Every rose tells a love story

Our garden was a “work in progress’’ when Olivier died and at his funeral I told the congregation that it would now become his memorial garden.  I shared that we had intended to add roses, irises, flowering hibiscus and deciduous trees to the eclectic planting selection of landscape designer Diana McGregor.

We had meant to choose the roses together, to be scattered throughout the garden rather than in one large patch, which I had at my earlier Belair home on Sheoak Road. But time ran out. However, we knew we wanted “Madam President”, a lush hybrid with pink blooms and a carpet rose named White Miedeland because they flowered prolifically in friends’ garden. And every time we saw a picturesque Pierre de Ronsard flowering, we stated that we would have those gorgeous blooms hanging from our archways.
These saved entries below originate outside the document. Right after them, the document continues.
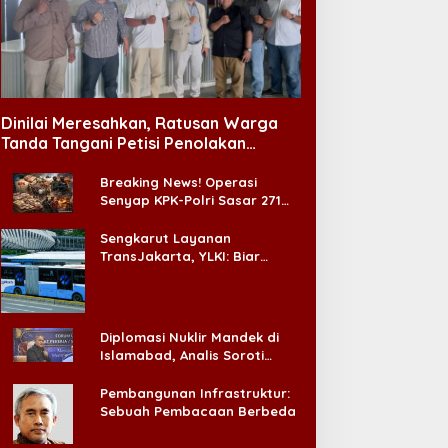
Dinilai Meresahkan, Ratusan Warga
Tanda Tangani Petisi Penolakan
Tempat Hiburan Malam di CitraLand
Breaking News! Operasi
Senyap KPK-Polri Sasar 271
Pabrik di Madura dan Akan
Ada ‘Badai Pemeriksaan’
Sengkarut Layanan
TransJakarta, YLKI: Biar
Cepat, Adakan Forum Dialog
Konsumen!
Diplomasi Nuklir Mandek di
Islamabad, Analis Soroti
Standar Ganda Washington
Pembangunan Infrastruktur:
Sebuah Pembacaan Berbeda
Somehow it never happened until today when I sat down with a rose catalogue and chose 12 roses whose names each bore a connection to our life together.    I wanted to fulfil one small part of our plan, to focus my mind on growing plantings which would bring beauty into my life.

The first rose is named “Wedding Day’’ – the beautiful beginning of our journey together   – a spring flowering rambler from 1950 which produces masses of small fragrant white flowers . So naturally the second rose, a low bush rose named ”French Lace’’ because I wore champagne-coloured French lace on my Caleche wedding gown. Again a fragrant rose, which flowers in decorative buds in small clusters which open into attractive cream  blooms.

It was easy to choose a rose to reflect our wonderful honeymoon in the Loire Valley when I found “Comte de Chambord’’,  that idyllic fantasy chateau in the Loire, one of many that we visited in France in 2008. Its description of the fragrant mid pink tinged lilac blooms which “swirl into a profusion of crumpled petals’’ reminded me of how our love bloomed into full flower along the Loire.

The word “Dearest’’ captures my feelings for my husband and this dainty pink low bush rose from 1960 flowers in clusters and is fragrant and decorative. It will create quite a show in the garden.

A huge part of our lifestyle was our annual trip to France to visit Mammy who lived in St Remy de Provence and I could not look beyond choosing “La France”, an ancient French Hybrid Tea dating from 1869. It produces large globular blooms of silvery pin with deeper reverse and that attractive pattern of roses – petals which sharply roll back as they unfold.

Our eight years together were peppered with many magic moments, which made choosing “Magic Moments’’ mandatory. Not only does it have sentimental value, but it has an irresistible damask rose fragrance and the dainty spiral buds of lavender open to shades of deep pink. The award-winning rose is a winner in the Australian True Blue Collection.

Which brings me to the end of Olivier’s life when “Sweet Chariot’’, named after that negro gospel song “Swing Low Sweet Chariot… coming down to carry me home…’’ about dying and everlasting life, was an important choice. It allows my rose garden to reflect our full love story.

For Olivier’s funeral, I chose the theme “Amazing Grace’’
and a beautiful rendition by Judy Collins filled the chapel with sweet music and words which reflected the many God-given blessings of our life together.

So, with joy in my heart, the first one I chose actually was the bush rose  “Amazing Grace 07’’. Splendidly ice white, it was bred by Bruce Chapman of Melbourne, and Ross Roses experts believe “Amazing Grace’’ is the best white rose introduced in Australia for decades.

Yet, I didn’t learn of it in the catalogue, even though it is a feature rose there.  Friends told me of their splendid white rose in their front garden with long stems for floral arrangements and when I asked them what was its name, they told me “Amazing Grace’’ – a few days after Olivier’s funeral.

So in Spring, when the first flowers appear, I will tell visitors the story of our life through the roses in Olivier’s memorial garden.